‘Tiger King’: Judge Shoots Down Carole Baskin’s Lawsuit To Stop Season 2 Release

by Clayton Edwards
tiger-king-judge-shoots-down-carole-baskin-lawsuit-stop-season-2-release

Tiger King season 2 is right around the corner and just about everyone is ready to see the rest of the story. Everybody, that is, except for Carole Baskin. She let the world know how she felt about the continuation of the series shortly after the trailer dropped. To be fair, the show painted her as a villain at times in the first installment. Then, the internet latched onto the implication that she murdered her ex-husband. As a result, she and her husband filed a lawsuit against Netflix and the show’s producers.

According to Deadline, Carole and Howard Baskin filed a contract lawsuit in Tampa, Florida on November first. The suit claimed that Netflix and Tiger King producers Royal Goode Productions used “unauthorized” footage of her in the upcoming docuseries. The Baskins only agreed to be part of the original Tiger King, according to the suit.

Carole Baskin didn’t just want money from Netflix and Royal Goode, though. She wanted a temporary restraining order that would stop Tiger King 2 from dropping later this month. A few hours later, a federal judge shot down that restraining order.

Judge Virginia M. Hernandez spoke about the court’s decision. “While the Court understands the Baskins’ frustration, it does not appear that inclusion of Defendants’ footage of the Baskins will cause any immediate harm that cannot be compensated with monetary damages,” she said of Carole Baskin’s lawsuit.

Judge Hernandez went on to say, that the court couldn’t grant them such an “extraordinary remedy” before Netflix and Royal Goode had time to respond.

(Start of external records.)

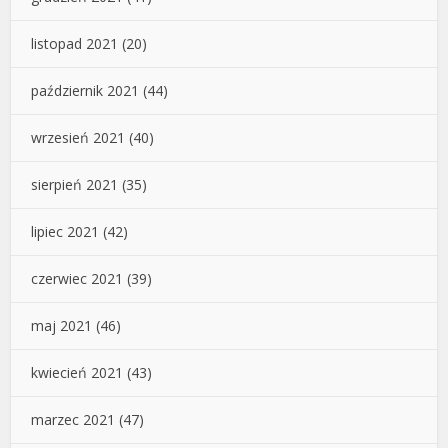
listopad 2021
(20)
październik 2021
(44)
wrzesień 2021
(40)
sierpień 2021
(35)
lipiec 2021
(42)
czerwiec 2021
(39)
maj 2021
(46)
kwiecień 2021
(43)
marzec 2021
(47)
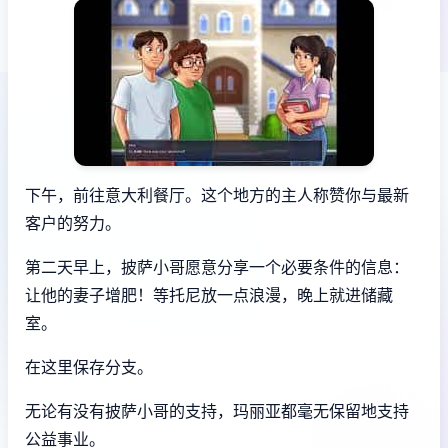
下午，前往意大利餐厅。这个地方的主人称赞你与最新
客户的努力。
第二天早上，披萨小哥愿意分享一个必要条件的信息：
让他的妻子增肥！等托尼放一点浪漫，晚上就进储藏
室。
在这里保存分支。
无论有没有披萨小哥的支持，玛丽亚都毫无保留地支持
公益事业。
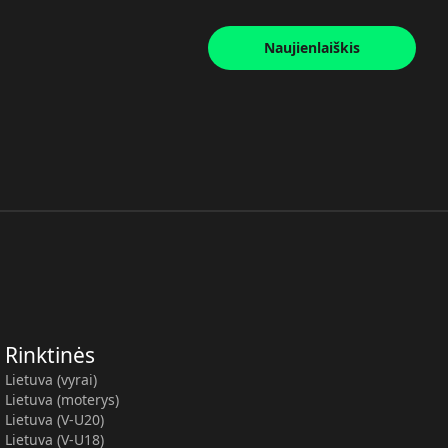
Naujienlaiškis
Rinktinės
Lietuva (vyrai)
Lietuva (moterys)
Lietuva (V-U20)
Lietuva (V-U18)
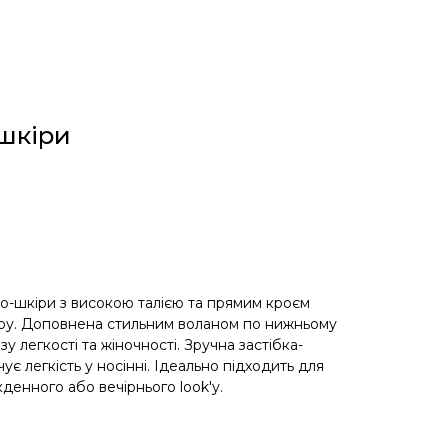
-шкіри
еко-шкіри з високою талією та прямим кроєм
уру. Доповнена стильним воланом по нижньому
у легкості та жіночності. Зручна застібка-
ує легкість у носінні. Ідеально підходить для
денного або вечірнього look'у.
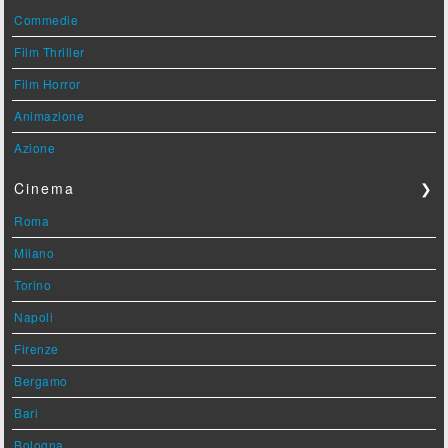
Commedie
Film Thriller
Film Horror
Animazione
Azione
Cinema
❯
Roma
Milano
Torino
Napoli
Firenze
Bergamo
Bari
Bologna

More About Carole Baskin’s Lawsuit

Netflix has no right to use any footage of her leftover from the making of Tiger King. At least, that’s how Carole and Howard Baskin see it.

Carole Baskin’s suit states that she wants the second season of the show stopped. Additionally, she wants Netflix and Royal Goode to cover her court costs and pay out for damages. The suit reads, in part, “Defendants’ unauthorized use of the film footage of the Baskins and Big Cat Rescue secured by Royal Goode Productions under the Appearance Releases will cause the Baskins irreparable injury for which the Baskins have no adequate remedy at law.”

Howard Baskin told Deadline how he felt about Tiger King as well as his and Carole’s suit. “While we cannot stop Netflix and Royal Goode Productions from producing low-brow, salacious and sensational programming, we do believe that we have the right to control footage filmed of us under false pretenses.”